Het concerto is het laatste orkestwerk van Mozart. In zijn laatste levensmaanden was hij ook nog bezig aan Die Zauberflöte (KV 620) en het Requiem (KV 626) dat, zoals bekend, om financiële redenen postuum voltooid werd door zijn leerling Franz Xaver Süssmayr.
Mozart hield zeer veel van de klarinet, een instrument dat toen nog relatief nieuw was en door zijn vriend Anton Stadler (1753-1812) verder ontwikkeld werd. Pikant detail: de originele partituur (autograaf) van het concerto is nooit teruggevonden en men verdenkt Stadler ervan ze "verloren" te hebben om zelf met de eer te gaan lopen van deze briljante compositie.
Aangehouden evenwicht
Opvallend is alvast het aangehouden evenwicht tussen orkest en solist en de ongeëvenaarde inspiratie van de opeenvolgende thema's. Mozart op het toppunt van zijn kunnen. Kort samengevat. Het eerste deel – een allegro in sonatevorm – is ietwat speels en zoekt als het ware naar thema's die elkaar aanvullen. Het tweede deel (adagio) is een subliem cantabile, een melodie die telkens opnieuw diepe ontroering opwekt. Ook de finale (allegro in rondovorm) bevat de ene vinnige vondst na de andere.
Toevallig of niet kregen we twee cd's in handen met telkens een bijzonder interessante uitvoering van dit werk, naast andere composities van Mozart.

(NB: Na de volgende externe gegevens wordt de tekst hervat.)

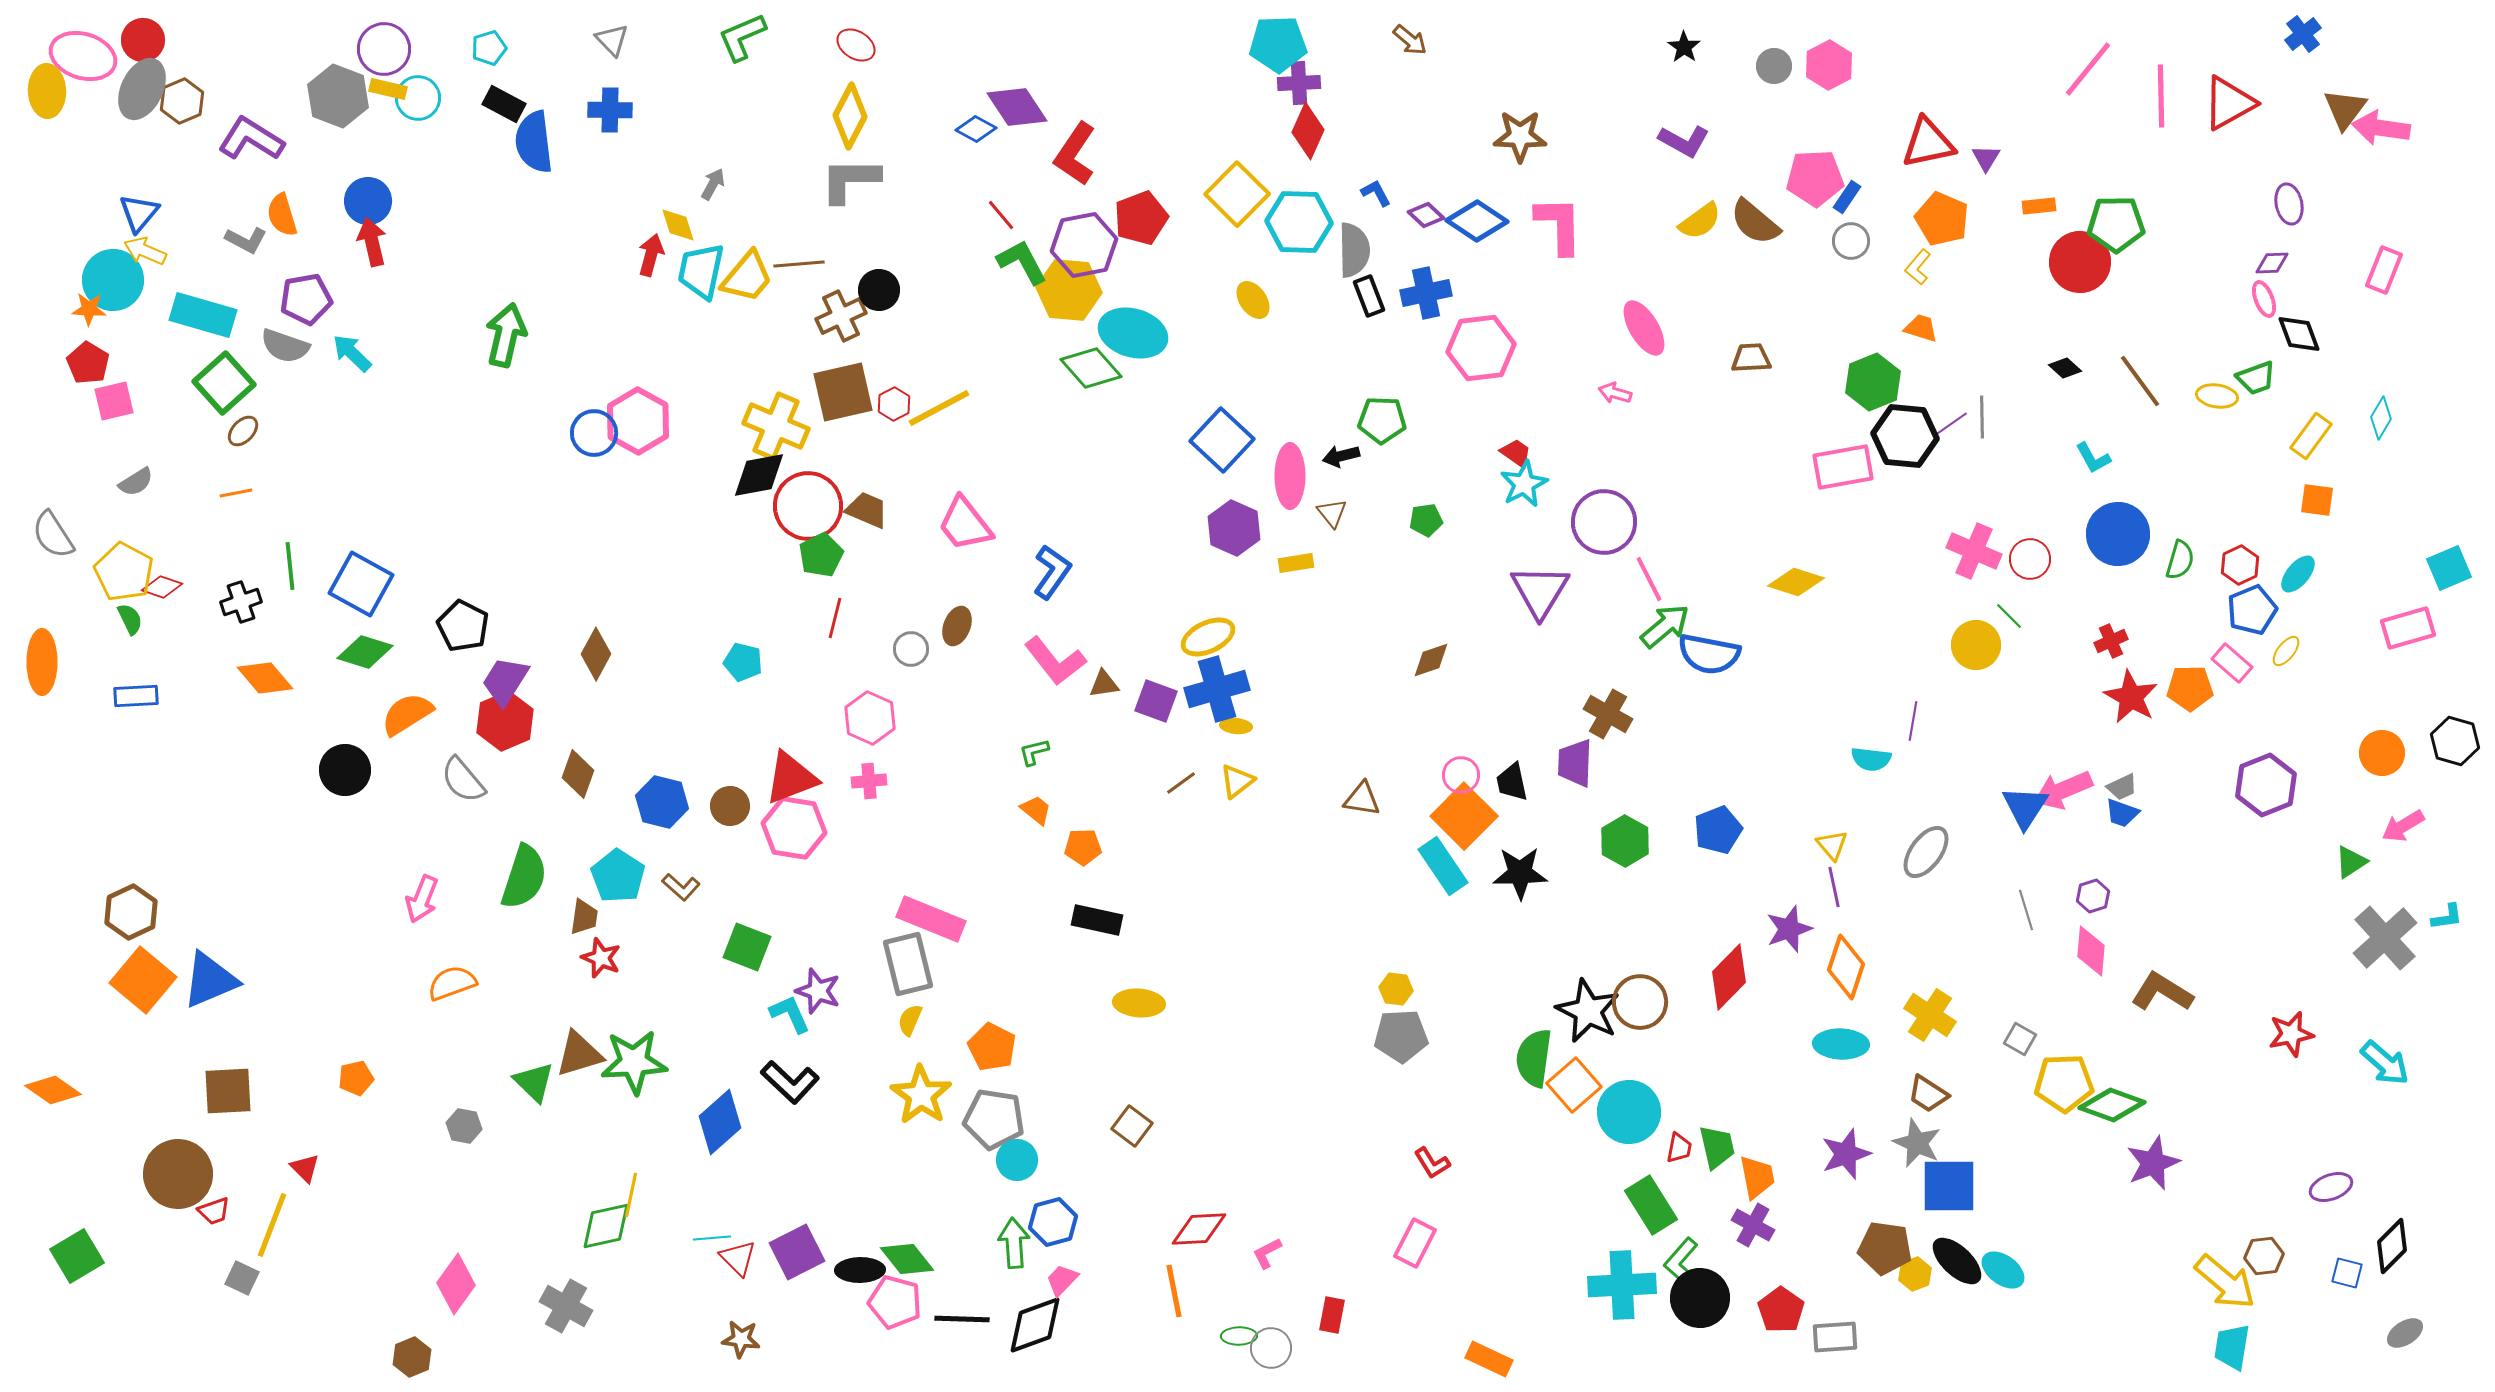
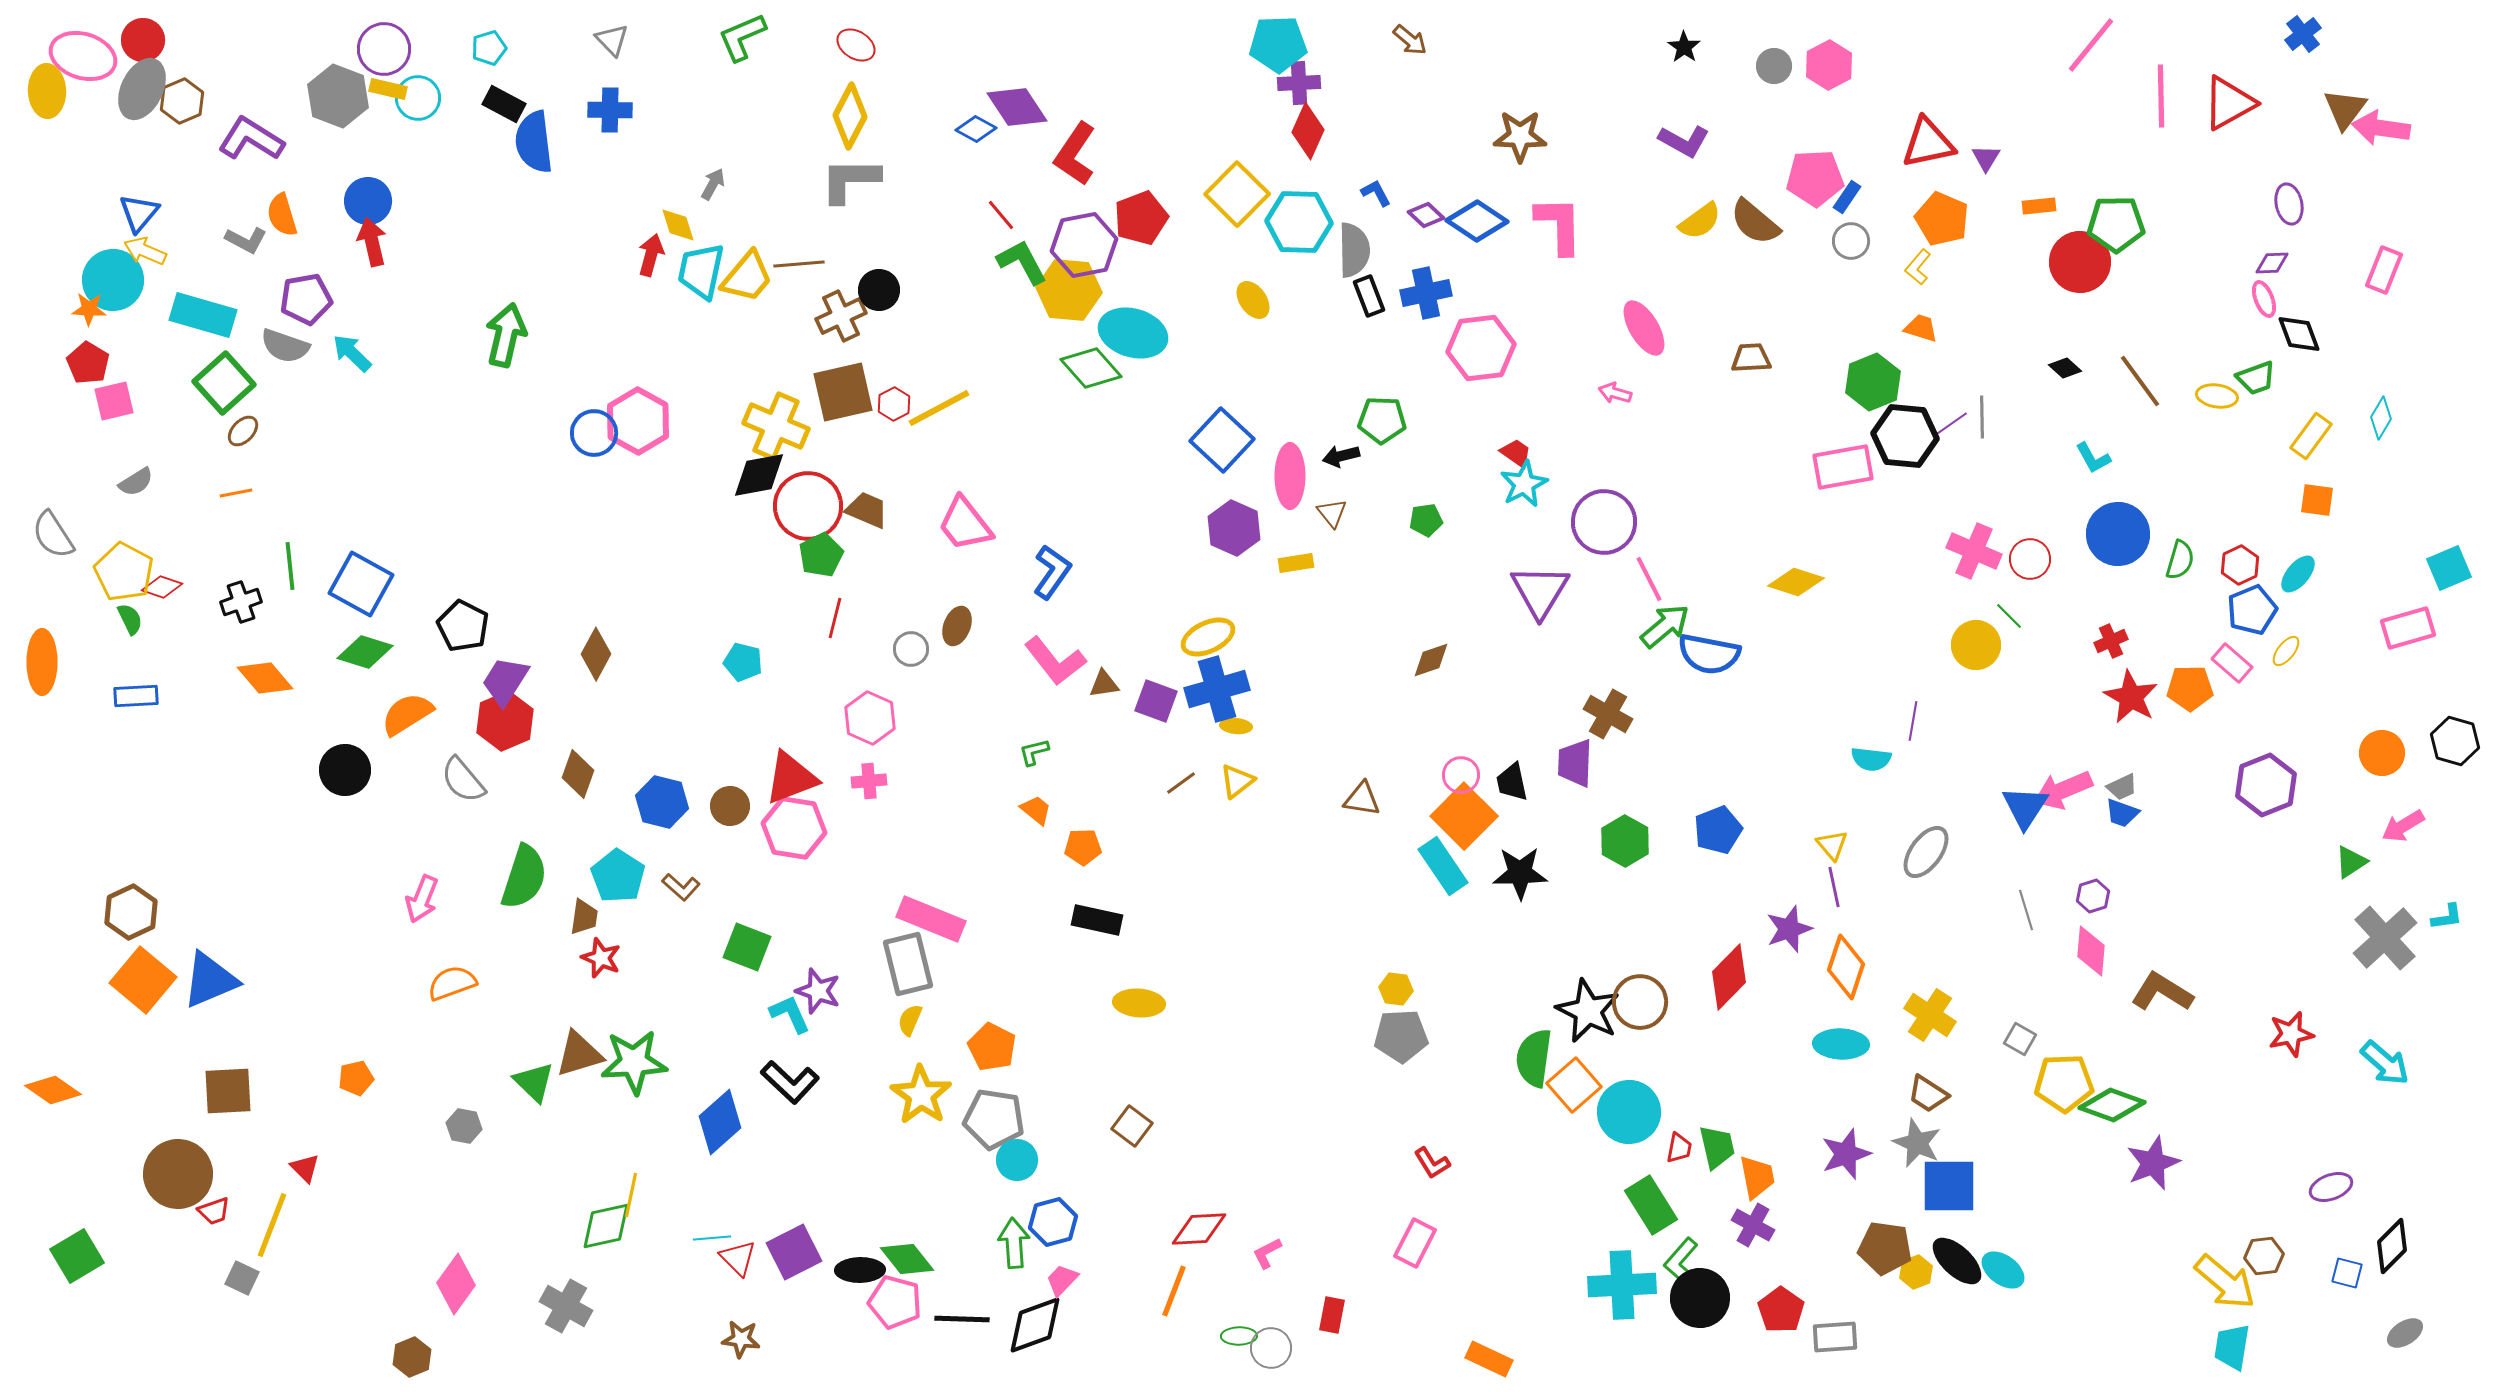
pink line at (2088, 69): moved 3 px right, 24 px up
purple square at (797, 1252): moved 3 px left
yellow hexagon at (1915, 1274): moved 1 px right, 2 px up
orange line at (1174, 1291): rotated 32 degrees clockwise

Het Concerto voor klarinet combineren met het Requiem is minder vreemd dan op het eerste gezicht lijkt. Het New Century Baroque, met als solist Benjamin Dieltjens op historische klarinet – de bassethoorn waarvoor het concerto eigenlijk geschreven werd – en het Choeur de Chambre de Namur onder leiding van Leonardo García Alarcón gingen op zoek naar "emotionele inversie". Emotie – en met name lyrische nostalgie – is het sterkst aanwezig in het klarinetconcerto en veel minder in het onafgewerkte Requiem. Alarcón gaat nogal ver in zijn purisme en laat het Sanctus, het Benedictus en het Agnus Dei achterwege als zijnde prachtige muziek van… Süssmayer, maar niet van Mozart. De meester had wel praktisch alle belangrijke vocale delen "geschetst" (met uitzondering van het Lacrimosa waarvan slechts de eerste acht maten van hemzelf zijn). Het doet een beetje denken aan een grote schilder zoals Rubens die, eenmaal de ruwe schets op het doek, veel liet afwerken door zijn assistenten. Dit is volgens ons geen reden om zo'n werk in flarden te scheuren (lees: onvolledig uit te voeren) en we blijven dus op onze honger. Opnametechnisch valt het ook wat tegen, vooral in de tutti-passages met koor.
Zeldzame schoonheid
De opname van het concerto voor klarinet is dan weer puntgaaf op alle gebied. De uitvoering door Benjamin Dieltjens is van een zeldzame schoonheid. "Omdat de autograaf nooit werd teruggevonden – er bestaat alleen een kopie die in Riga werd achtergelaten door Stadler zelf – zijn we eigenlijk nog steeds op zoek naar details, ook met betrekking tot het instrument zelf, die ons kunnen helpen bij het streven naar de ware authenticiteit." U moet het horen om het te geloven hoe bovenaards de inzet van elke passage wel klinkt, hoe zuiver de klank, hoe warm en 'menselijk' de stem van dit instrument. Dat hierbij niet over één nacht ijs werd gegaan – maar wel maanden aan gewerkt werd – is overduidelijk. Het geheel mist wel de schittering van een modern instrumentarium. Het is alsof een zeer fijne waas over het (muzikale) beeld hangt. De gustibus et coloribus…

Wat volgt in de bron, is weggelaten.